The economics of traditional financial advice models are becoming increasingly unsustainable, according to new analysis from consulting firm A.T. Kearney.

The research combines in-house and Australian Bureau of Statistics data, and indicates only 20 per cent of households are wealthier now than a decade ago (figure 1).

It also shows that only clients in this top quintile have substantial liquidity, in the form of superannuation or other assets, with wealth equalling property for around 80 per cent of Australians.

This highlights the need for cost-effective advice solutions – such as robo advice – which are appropriate for clients in lower and mid-tier income brackets.

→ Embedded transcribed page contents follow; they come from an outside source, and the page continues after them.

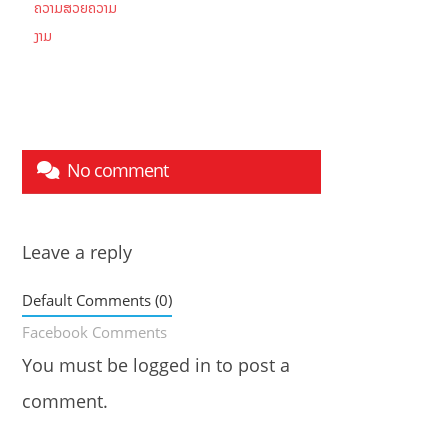
ຄວາມສວຍຄວາມ
ງາມ
No comment
Leave a reply
Default Comments (0)
Facebook Comments
You must be
logged in
to post a
comment.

“Financial planners would be the real beneficiaries of robo advice, because it allows them to extend their reach into customers they don’t traditionally touch – at a much lower cost fashion.

Source: A.T. Kearney and ABS
Source: A.T. Kearney and ABS

“So financial planners can complement themselves, clearly, down at that end in a much lower cost fashion,” says Peter Munro, partner, A.T. Kearney Australia.

This is a message the firm has been emphasising in its discussions with Australia’s banks and financial services institutions, which have their own aligned planner networks.

“How can you help your aligned team move up [into robo advice] and what can you offer them to take the costs out of that?

“Mostly, they agree with the direction, then it comes down to how aggressively you want to pursue it, how much investment you want to make to really facilitate it versus waiting for the planners to demand it.

“I think most of the institutions tend to [have a] sort of push–pull with their planner groups. They’ve got to push them on some topics, and they’ve got to wait for them to ask for services and support on others, so they don’t invest ahead of really needing to,” Munro says.

Source: A.T. Kearney
Source: A.T. Kearney

“If you then think about the kinds of advice – am I advising an individual, a couple or a family or trustee group et cetera … the advice gets more complicated as they go from a person to many people.”

Another level of complexity is added in determining what type of product they are advising on, such as equities or fixed interest, a portfolio, or multiple portfolios combining property, shares or other international exposures.

“Where is robo currently positioned? It’s largely in the product category and at the individual person, and so that’s quite cheap,” Munro says.